According to a piece recently appearing in the magazine ZME Science,
"if you ask people why some phenomenon happens, two dominant and diametrically opposite schools of thought emerge: one is scientific reasoning, which uses a series of deductions and reasoning to reach a logical conclusion. The other is teleological thinking. A teleological thinker, for instance, makes propositions such as “the sun rises in order to give us light” or “the Earth was created for humans” — whereas a scientific thinker will go crazy at the mere thought."
This is true, of course, including the Aristotelian version of dynamics which insists heavier bodies must fall faster because well, they "want to".  I.e. they have a teleological or purposeful basis for moving more rapidly to Earth than lighter objects given they have a greater "affinity" for Earth.
The piece goes on, quoting  Sebastian Dieguez of the University of Fribourg:
This type of thinking is anathema to scientific reasoning, and especially to evolutionary theory, and was famously mocked by Voltaire, whose character Pangloss believed that ‘noses were made to wear spectacles.’ Yet it is very resilient in human cognition, and we show that it is linked not only to creationism, but also to conspiracism,”

Whereby we are informed Dieguez and his colleagues have studied conspiracism,   which neologism (actually evidently been around since the 1980s)  is defined by the Oxford online English dictionary:

"The belief that major historical and political events are brought about as the result of a conspiracy between interested parties,"

Which boggles the mind because, truth be told, that is actually how many major global or national events actually transpire!  With every passing day and the new revelations to do with charges for corruption and financial crimes on Cohen, Manafort et al we are learning the extent to which Trump was catapulted into office by yes - a conspiracy!  As blogger- writer Joe Conason has noted: "In pleading guilty to felony violations of federal campaign finance statutes, Cohen has said that he paid off Stormy Daniels and another woman in a criminal conspiracy with Trump."  This conspiracy with the explicit purpose to influence the outcome of the 2016 by concealing the hush money payouts, including using the Trump Foundation as a conspiracy conduit. As we learned via a lawsuit brought by NY DA Barbara Underwood: 

"In 2016, the Board knowingly permitted the Foundation to be co-opted by Mr. Trump's presidential campaign. Mr. Trump's political committee extensively directed and coordinated the Foundation's activities. The Foundation ceded control over the grants to the campaign, making an improper, in-kind contribution of no less than $2.823 million. The contributions made the Foundation look charitable and increased the candidate's profile to primary voters. Mr. Trump's wrongful use of the Foundation to benefit his campaign was willful and knowing".

The preceding conspiracy - not "conspiracism" bunkum - can't get more in your face than that.  Not convinced?
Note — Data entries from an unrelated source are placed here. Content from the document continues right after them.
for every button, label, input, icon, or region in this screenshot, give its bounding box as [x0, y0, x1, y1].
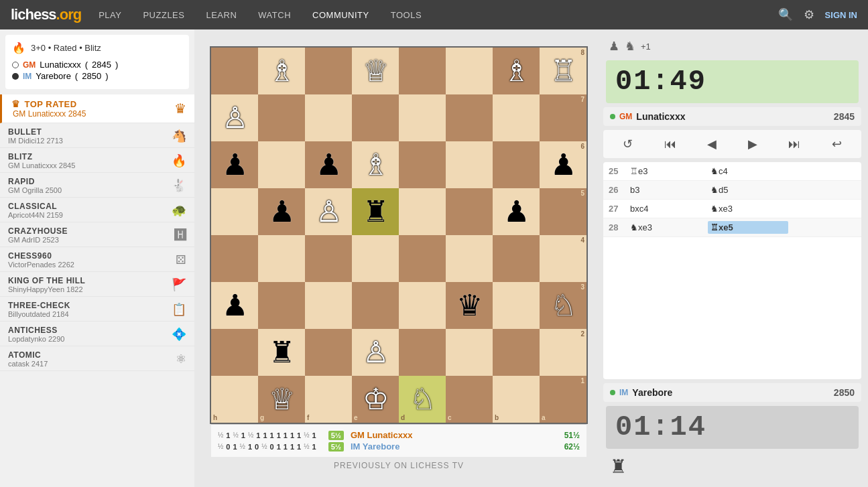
cell-a8[interactable]: 8♖	[540, 48, 586, 94]
cell-b4[interactable]	[493, 235, 540, 282]
nav-puzzles[interactable]: PUZZLES	[139, 7, 188, 23]
cell-h2[interactable]	[211, 329, 258, 376]
cell-f7[interactable]	[305, 94, 352, 141]
cell-e2[interactable]: ♙	[352, 329, 399, 376]
cell-a5[interactable]: 5	[540, 188, 586, 235]
cell-g1[interactable]: g♕	[258, 376, 305, 423]
category-row-chess960[interactable]: CHESS960 VictorPenades 2262 ⚄	[0, 247, 194, 272]
cell-a2[interactable]: 2	[540, 329, 586, 376]
main-layout: 🔥 3+0 • Rated • Blitz GM Lunaticxxx (284…	[0, 29, 868, 487]
nav-tools[interactable]: TOOLS	[387, 7, 426, 23]
nav-watch[interactable]: WATCH	[254, 7, 295, 23]
ctrl-next[interactable]: ▶	[743, 134, 763, 154]
cell-f6[interactable]: ♟	[305, 141, 352, 188]
ctrl-last[interactable]: ⏭	[783, 135, 806, 154]
category-row-rapid[interactable]: RAPID GM Ogrilla 2500 🐇	[0, 173, 194, 198]
cell-e7[interactable]	[352, 94, 399, 141]
cell-d1[interactable]: d♘	[399, 376, 446, 423]
cell-b8[interactable]: ♗	[493, 48, 540, 94]
cell-d2[interactable]	[399, 329, 446, 376]
cell-c3[interactable]: ♛	[446, 282, 493, 329]
cell-e1[interactable]: e♔	[352, 376, 399, 423]
ctrl-undo[interactable]: ↩	[826, 134, 847, 154]
cell-a4[interactable]: 4	[540, 235, 586, 282]
cell-d8[interactable]	[399, 48, 446, 94]
category-row-bullet[interactable]: BULLET IM Didici12 2713 🐴	[0, 123, 194, 148]
cell-f8[interactable]	[305, 48, 352, 94]
cell-d4[interactable]	[399, 235, 446, 282]
cell-f1[interactable]: f	[305, 376, 352, 423]
category-row-crazyhouse[interactable]: CRAZYHOUSE GM AdrID 2523 🅷	[0, 222, 194, 247]
cell-c5[interactable]	[446, 188, 493, 235]
cell-b7[interactable]	[493, 94, 540, 141]
cell-a6[interactable]: 6♟	[540, 141, 586, 188]
cell-b5[interactable]: ♟	[493, 188, 540, 235]
cell-c8[interactable]	[446, 48, 493, 94]
cell-b3[interactable]	[493, 282, 540, 329]
category-row-classical[interactable]: CLASSICAL Apricot44N 2159 🐢	[0, 198, 194, 222]
cell-b2[interactable]	[493, 329, 540, 376]
cell-h5[interactable]	[211, 188, 258, 235]
cell-d3[interactable]	[399, 282, 446, 329]
search-icon[interactable]: 🔍	[778, 7, 793, 22]
white-circle-icon	[12, 62, 19, 68]
chess-board[interactable]: ♗♕♗8♖♙7♟♟♗6♟♟♙♜♟54♟♛3♘♜♙2hg♕fe♔d♘cb1a	[210, 46, 588, 424]
cell-h4[interactable]	[211, 235, 258, 282]
settings-icon[interactable]: ⚙	[804, 7, 814, 22]
cell-d6[interactable]	[399, 141, 446, 188]
cell-c4[interactable]	[446, 235, 493, 282]
cell-h1[interactable]: h	[211, 376, 258, 423]
score-bottom-player: IM Yarebore	[351, 441, 399, 451]
player-info-top: GM Lunaticxxx 2845	[603, 107, 861, 126]
cell-g2[interactable]: ♜	[258, 329, 305, 376]
cell-e3[interactable]	[352, 282, 399, 329]
nav-learn[interactable]: LEARN	[202, 7, 241, 23]
score-row-top: ½ 1 ½ 1 ½ 1 1 1 1 1 1 1 ½ 1 5½ GM Lunati…	[218, 430, 580, 440]
cell-f3[interactable]	[305, 282, 352, 329]
cell-e5[interactable]: ♜	[352, 188, 399, 235]
ctrl-first[interactable]: ⏮	[659, 135, 682, 154]
cell-e8[interactable]: ♕	[352, 48, 399, 94]
cell-d7[interactable]	[399, 94, 446, 141]
cell-g3[interactable]	[258, 282, 305, 329]
cell-h8[interactable]	[211, 48, 258, 94]
logo[interactable]: lichess.org	[11, 6, 81, 23]
cell-c2[interactable]	[446, 329, 493, 376]
cell-g6[interactable]	[258, 141, 305, 188]
cell-b6[interactable]	[493, 141, 540, 188]
cell-c1[interactable]: c	[446, 376, 493, 423]
cell-g8[interactable]: ♗	[258, 48, 305, 94]
cell-e6[interactable]: ♗	[352, 141, 399, 188]
category-row-three-check[interactable]: THREE-CHECK Billyoutdated 2184 📋	[0, 297, 194, 322]
cell-a3[interactable]: 3♘	[540, 282, 586, 329]
cell-a7[interactable]: 7	[540, 94, 586, 141]
cell-f4[interactable]	[305, 235, 352, 282]
cell-d5[interactable]	[399, 188, 446, 235]
category-row-king-of-the-hill[interactable]: KING OF THE HILL ShinyHappyYeen 1822 🚩	[0, 272, 194, 297]
cell-h7[interactable]: ♙	[211, 94, 258, 141]
cell-f5[interactable]: ♙	[305, 188, 352, 235]
ctrl-prev[interactable]: ◀	[702, 134, 722, 154]
cell-c7[interactable]	[446, 94, 493, 141]
cell-b1[interactable]: b	[493, 376, 540, 423]
nav-community[interactable]: COMMUNITY	[308, 7, 373, 23]
cell-f2[interactable]	[305, 329, 352, 376]
category-row-antichess[interactable]: ANTICHESS Lopdatynko 2290 💠	[0, 322, 194, 346]
spectator-count: +1	[641, 42, 651, 52]
cell-g7[interactable]	[258, 94, 305, 141]
nav-play[interactable]: PLAY	[95, 7, 125, 23]
cell-c6[interactable]	[446, 141, 493, 188]
cell-g4[interactable]	[258, 235, 305, 282]
sidebar: 🔥 3+0 • Rated • Blitz GM Lunaticxxx (284…	[0, 29, 194, 487]
cell-h6[interactable]: ♟	[211, 141, 258, 188]
category-row-atomic[interactable]: ATOMIC catask 2417 ⚛	[0, 346, 194, 371]
top-rated-row[interactable]: ♛ TOP RATED GM Lunaticxxx 2845 ♛	[0, 94, 194, 123]
cell-e4[interactable]	[352, 235, 399, 282]
cell-h3[interactable]: ♟	[211, 282, 258, 329]
category-row-blitz[interactable]: BLITZ GM Lunaticxxx 2845 🔥	[0, 148, 194, 173]
cell-g5[interactable]: ♟	[258, 188, 305, 235]
cell-a1[interactable]: 1a	[540, 376, 586, 423]
ctrl-flip[interactable]: ↺	[617, 134, 638, 154]
sign-in-link[interactable]: SIGN IN	[825, 10, 857, 20]
player-top-name: Lunaticxxx	[636, 111, 685, 122]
Then read Neal Kaytal's NY Times piece:

Opinion | This Conspiracy Theory Should Worry Trump - 

So why do so many - like WSJ columnist Kimberley Strassel -  skate over it?  A conspiracy not only between and among his homegrown gangster thugs and Russian cronies, but between them and GRU agents as well. Look at Mueller's indictments for cripes' sake!  

The incredible ignorance of the preceding definition also appears oblivious to how effective the conspirators were in Iran-Contra. They succeeded in transferring an immense cache of weapons to the Iranians as well as eliciting illegal support for the Nicaraguan Contras. As summarized  (p. 338) in Lawrence E. Walsh's Iran-Contra Report:  "The Iran and Contra operations were merged when funds generated from the sale of weapons to Iran were diverted to support the Contra mission in Nicaragua. "
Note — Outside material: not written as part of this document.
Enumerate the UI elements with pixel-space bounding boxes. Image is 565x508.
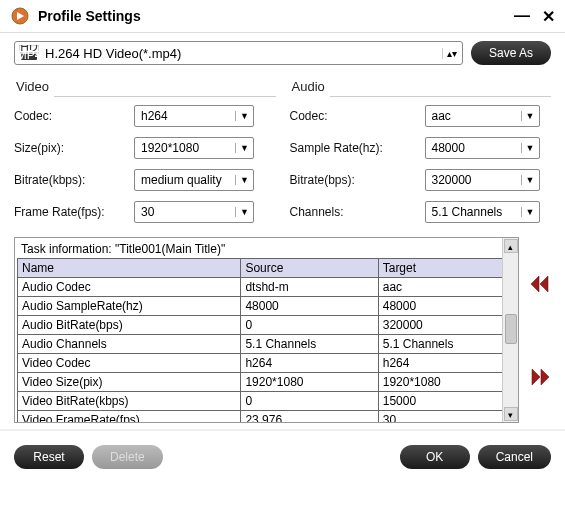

"Using government resources, the conspirators conducted an unauthorized covert program in support of the contras.  North and Poindexter used their Government positions to create a hidden slush fund under the exclusive control of the conspirators

The key point? To the extent it lasted, the Iran-Contra conspiracy succeeded. To the extent it lasted the BCCI banking conspiracy - based on a nest of dummy accounts in 73 countries - also succeeded. (Sadly, many ordinary citizens in Barbados paid the price, see e.g.
Meanwhile, 73 Cubans paid the price when a conspiracy to blow up Cubana Airlines Flt. 455 and hatched by a Venezuelan terrorist Luis Posada Carriles 
succeeded, e.g.
These facts are germane and important because they disclose the extent of the conspiracy as well as the people involved and - in some cases- the dire effects. .  But this is the essential nature of all real conspiracies in the political realm - to somehow leverage power to the advantage of those seeking to impose their own agenda. It was applicable in the Iran-Contra conspiracy as it was in the Kennedy assassination conspiracy - the objective in the latter to implement a much larger national security state and permanent war state.
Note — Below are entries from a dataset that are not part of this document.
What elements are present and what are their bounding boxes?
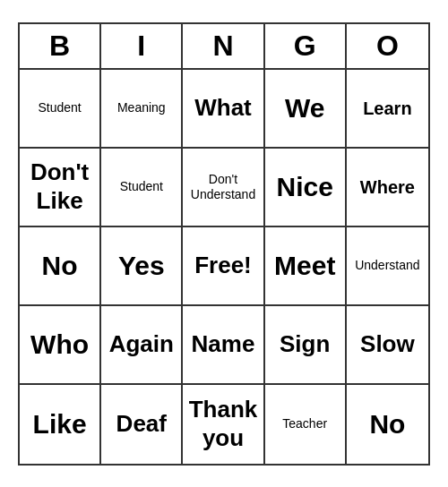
bingo-header: BINGO	[20, 24, 428, 70]
bingo-cell: Where	[347, 149, 428, 227]
bingo-cell: Learn	[347, 70, 428, 149]
bingo-cell: Teacher	[265, 385, 347, 464]
header-letter: I	[101, 24, 183, 68]
bingo-cell: Who	[20, 306, 101, 385]
bingo-cell: Don't Like	[20, 149, 101, 227]
bingo-cell: No	[20, 227, 101, 306]
bingo-cell: Meet	[265, 227, 347, 306]
bingo-cell: Thank you	[183, 385, 264, 464]
bingo-grid: StudentMeaningWhatWeLearnDon't LikeStude…	[20, 70, 428, 464]
bingo-card: BINGO StudentMeaningWhatWeLearnDon't Lik…	[18, 22, 430, 466]
bingo-cell: Free!	[183, 227, 264, 306]
header-letter: N	[183, 24, 264, 68]
bingo-cell: Name	[183, 306, 264, 385]
bingo-cell: Sign	[265, 306, 347, 385]
bingo-cell: Nice	[265, 149, 347, 227]
bingo-cell: No	[347, 385, 428, 464]
bingo-cell: Yes	[101, 227, 183, 306]
bingo-cell: Deaf	[101, 385, 183, 464]
bingo-cell: Student	[20, 70, 101, 149]
header-letter: G	[265, 24, 347, 68]
bingo-cell: Don't Understand	[183, 149, 264, 227]
bingo-cell: Again	[101, 306, 183, 385]
bingo-cell: Like	[20, 385, 101, 464]
bingo-cell: Understand	[347, 227, 428, 306]
bingo-cell: Student	[101, 149, 183, 227]
header-letter: B	[20, 24, 101, 68]
bingo-cell: Slow	[347, 306, 428, 385]
header-letter: O	[347, 24, 428, 68]
bingo-cell: Meaning	[101, 70, 183, 149]
bingo-cell: We	[265, 70, 347, 149]
bingo-cell: What	[183, 70, 264, 149]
Leave out the flatus inherent in "conspiracism", it is far more useful to treat conspiracy as a real concept, say as defined by Webster's Encyclopedic Dictionary: 

treacherous, surreptitious plan formulated in secret by two or more persons

This definition is simple, as well as operational and also - to its credit- doesn't prejudge a conspiracy as non-existent or "teleologically based" (or flawed)  if its effects or plans are not manifested. All that is necessary is that a "plan is formulated" and it's done by "two or more people".   By contrast,  conspiracism is a bogus concept - as so defined- if it excludes real conspiracies and real conspiracy effects.  My point is that one must be crystal clear on the definitions of objects of inquiry else one ends up investigating or examining pure rubbish

Author Michael Parenti ('Dirty Truths')  offers an insight (p. 174) into the sort of phobic mind that engenders this type of useless rubbish:

" Those who suffer from conspiracy phobia are fond of saying: 'Do you actually think there's a group of people sitting around in a room, plotting things?' For some reason that image is assumed to be so patently absurd as to invite only disclaimers.  But where else would people of power get together - on park benches or carousels?"

Parenti averred that conspiracy "is clearly a way to get things done", mainly at the political level for which the media was often an accomplice in impeding disclosure of full information, or invoking the usual "tin foil hat" mockery. Parenti's further salient point was that even if conspiracies failed, as in the case of the Watergate conspiracy, BCCI, and Iran-Contra, that doesn't mean a conspiracy never existed. Even Operation Northwoods which never even came to partial manifestation (thank goodness!) was still a conspiracy. Plus, we have the documents to verify the fell plan existed and the carnage and chaos it sought to inflict on Cubans, e.g.

The question arising from examples like these is how to square them with the authors' perspective, i.e. of a similarity of conspiracy to creationism. So that one has:  "a related but not identical belief: the idea that some events in the world are actively and purposely fabricated — that some things are meant to be, driven by an external force. Sounds familiar? That’s also the core of religious thinking."
Here the authors wade a tad too far when they conflate the "purposely fabricated" with "some things are meant to be."  If we exclude the latter as typical of religious ideation, i.e. "souls are meant to be saved or damned" then we can get on firmer cognitive ground.   We then can grasp that because an event can be purposely and actively fabricated toward an objective, that doesn't ALSO mean "some things are meant to be".  The point? The conflation is what leads to mixing up creationism and conspiracism.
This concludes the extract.